Resource Wealth Can Hinder Economic Growth: The Natural Resource Curse

Category: Resource Management · Effect: Strong effect · Year: 2012

Countries rich in natural resources often experience poorer economic performance than resource-poor nations due to detrimental side effects.

Design Takeaway

When designing projects in resource-rich regions, prioritize strategies that foster economic diversification and robust governance to counteract the negative impacts of resource wealth.

Why It Matters

Understanding the 'Natural Resource Curse' is crucial for designers and engineers involved in resource extraction, processing, and related infrastructure projects. It highlights the need to consider broader economic and societal impacts beyond immediate technical feasibility.

Key Finding

The research identifies that factors like unstable commodity prices, the decline of manufacturing industries, and weak governance structures are key reasons why countries with abundant natural resources often perform worse economically.

Key Findings

Research Evidence

Aim: What are the primary mechanisms through which natural resource wealth can negatively impact a nation's economic development, and what policy interventions can mitigate these effects?

Method: Literature Review

Procedure: The study systematically reviews academic literature to identify and categorize the proposed causal pathways of the Natural Resource Curse, analyzing evidence for each.

Context: National economic policy and resource management

Design Principle

Resource-driven development must be managed to prevent economic distortions and promote broad-based, sustainable growth.

How to Apply

When proposing or developing resource extraction or processing projects, conduct a thorough analysis of potential economic side effects, including impacts on other industries and governance structures.

Limitations

The study relies on existing literature and does not present new empirical data. Skeptical viewpoints questioning the universality of the curse are acknowledged but not deeply explored.
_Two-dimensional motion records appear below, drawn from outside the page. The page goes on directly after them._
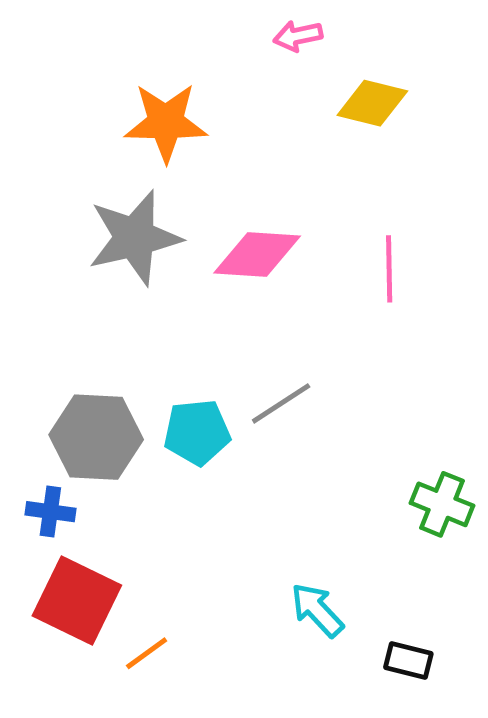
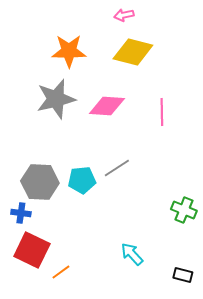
yellow diamond: (372, 103) -> (133, 52), moved, size x1.4
black rectangle: (408, 660) -> (183, 275), moved

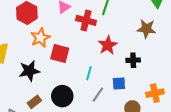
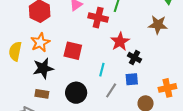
orange star: (40, 38) -> (40, 42), moved
black cross: (133, 60) -> (135, 58), moved, turned 32
brown rectangle: (34, 102) -> (42, 94), moved, turned 48

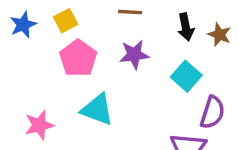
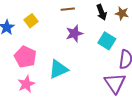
pink pentagon: (78, 58) -> (25, 57), moved
cyan triangle: (97, 110) -> (58, 69), turned -35

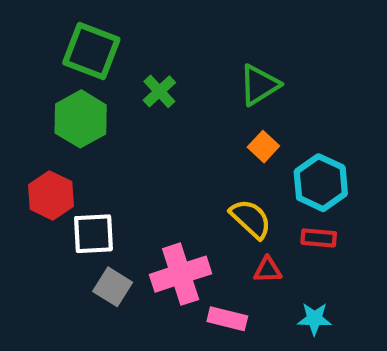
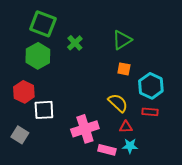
orange square: (263, 147) -> (124, 69), turned -32
gray square: (113, 287) -> (20, 135), moved
cyan star: (314, 319) -> (130, 146), moved

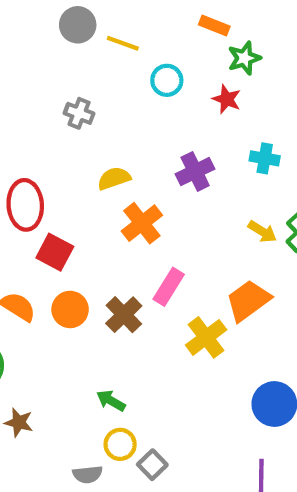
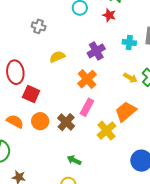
orange cross: (142, 223) -> (87, 79), moved
green arrow: (111, 401) -> (74, 160), moved

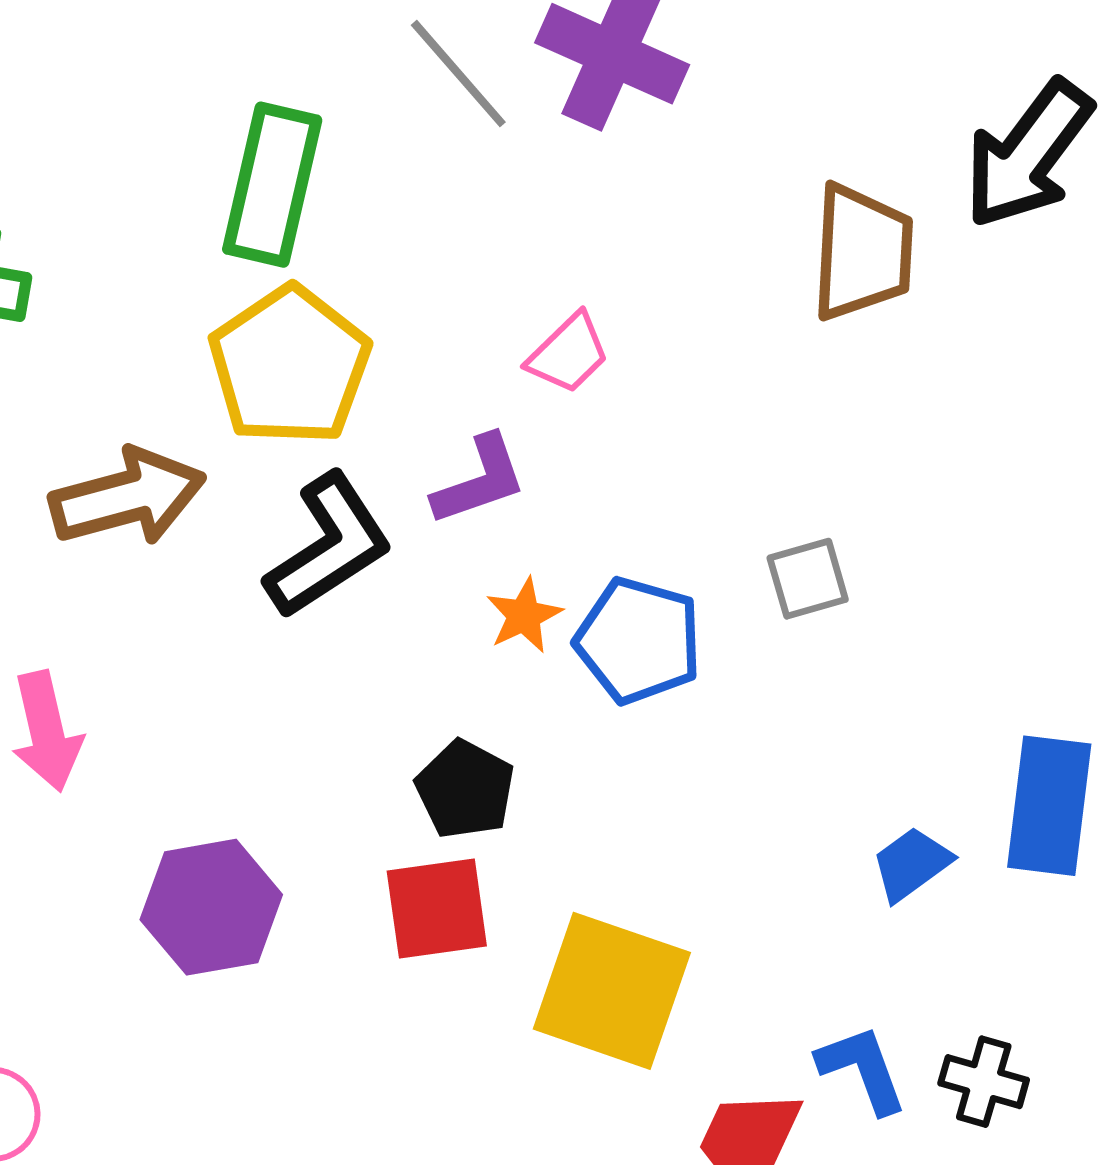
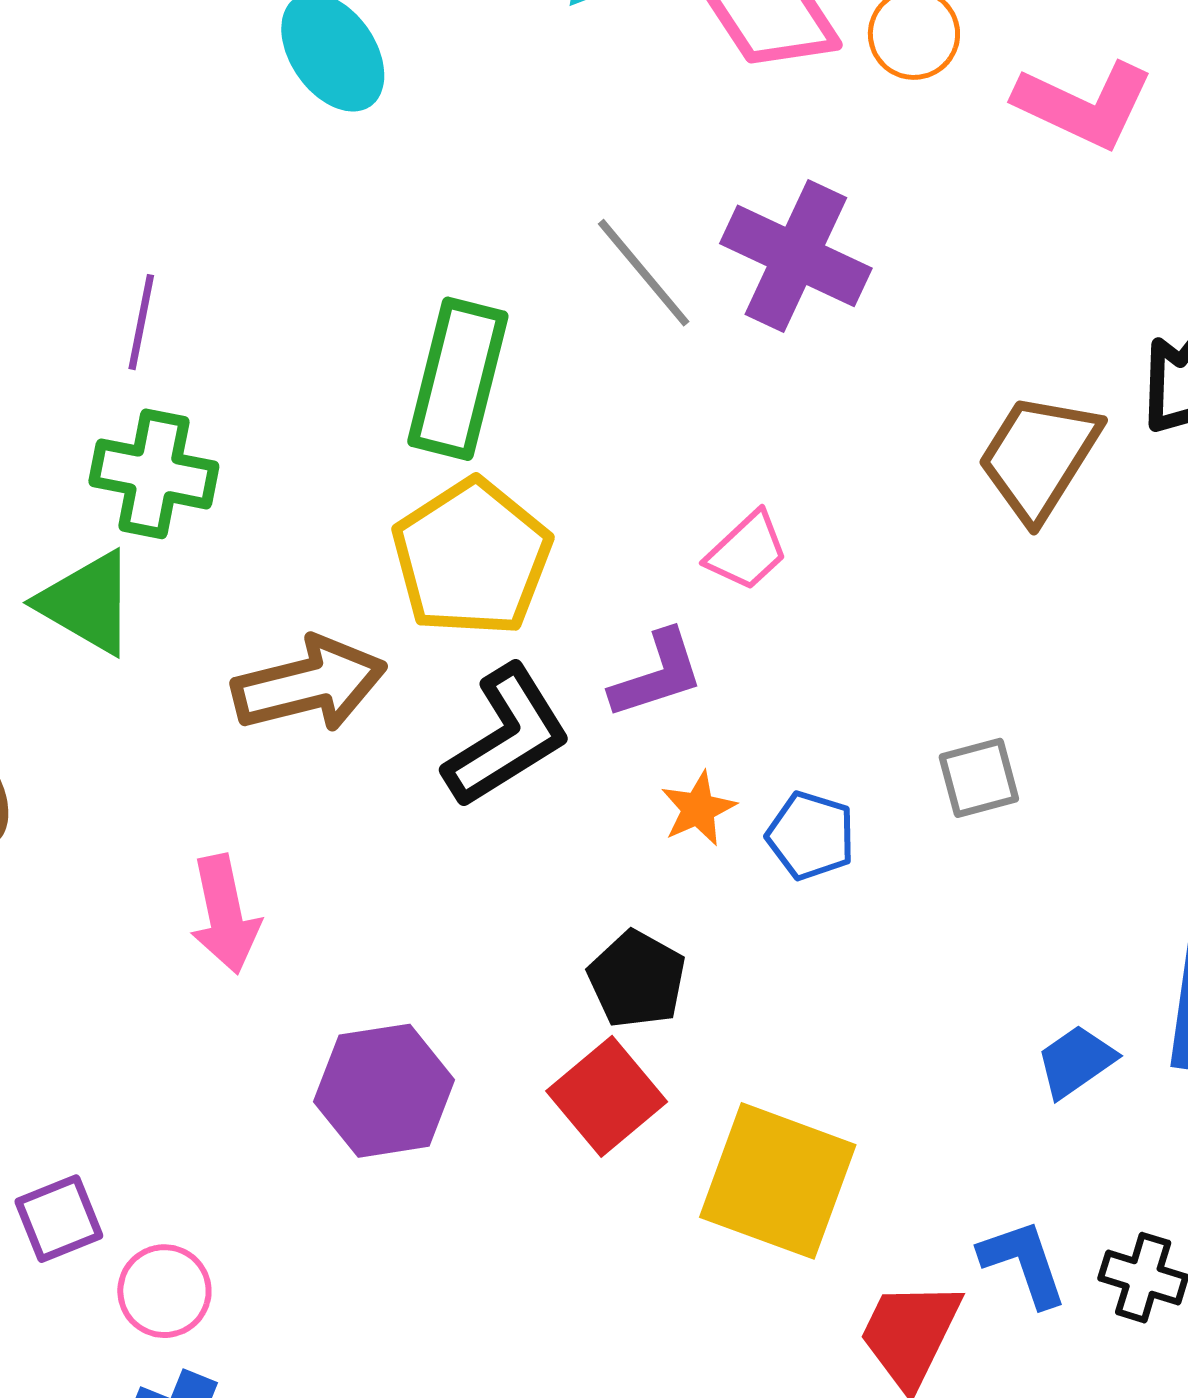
brown trapezoid: (862, 252) -> (1039, 457), turned -152
blue pentagon: (639, 641) -> (811, 836), size x0.7
red square: (437, 909) -> (607, 1096), turned -33

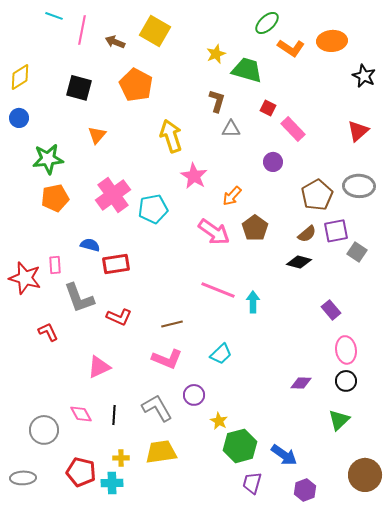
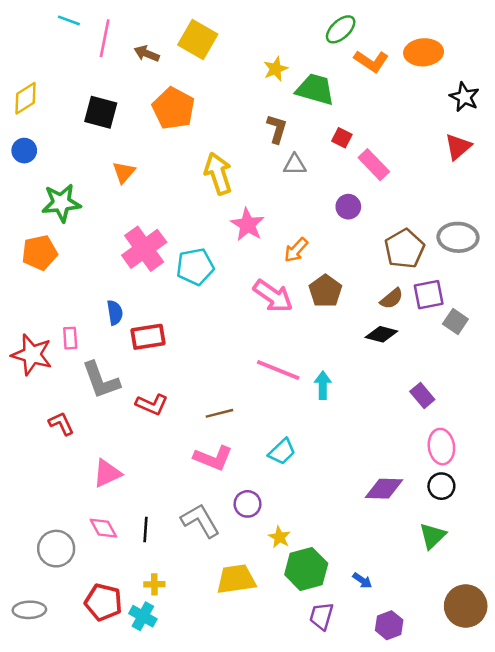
red triangle: (358, 131) -> (458, 147), moved
orange pentagon: (55, 198) -> (40, 253), moved
blue semicircle: (90, 245) -> (115, 313), turned 66
pink triangle: (99, 367) -> (107, 473), moved
purple diamond: (301, 383) -> (384, 489), size x1.4
yellow trapezoid: (161, 452) -> (236, 579), moved
blue arrow: (284, 455) -> (362, 580), size x0.6
cyan cross: (112, 483) -> (143, 616), turned 30

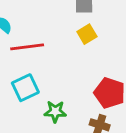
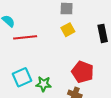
cyan square: (25, 88) -> (22, 77), moved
Student Guide (IB Design Technology)

Simple Explanation: Having lots of oil or minerals doesn't automatically make a country rich; sometimes it actually makes the economy worse because of problems like unstable prices and damage to other industries.

Why This Matters: This research helps understand that simply having resources isn't enough; how those resources are managed is critical for economic success, which impacts the viability and reception of design projects.

Critical Thinking: To what extent is the 'Natural Resource Curse' an inevitable outcome, or can effective design and policy interventions completely mitigate its negative effects?

IA-Ready Paragraph: The 'Natural Resource Curse' phenomenon, as identified by Frankel (2012), highlights that abundant natural resources can paradoxically lead to poorer economic outcomes due to factors like price volatility and the decline of other industries. This underscores the importance of considering the broader economic and societal implications when developing design solutions, particularly those related to resource extraction or management, to ensure they contribute to sustainable development rather than exacerbating economic vulnerabilities.

Project Tips

How to Use in IA

Examiner Tips

Independent Variable: Natural resource wealth

Dependent Variable: Economic performance (e.g., GDP growth, industrial diversification)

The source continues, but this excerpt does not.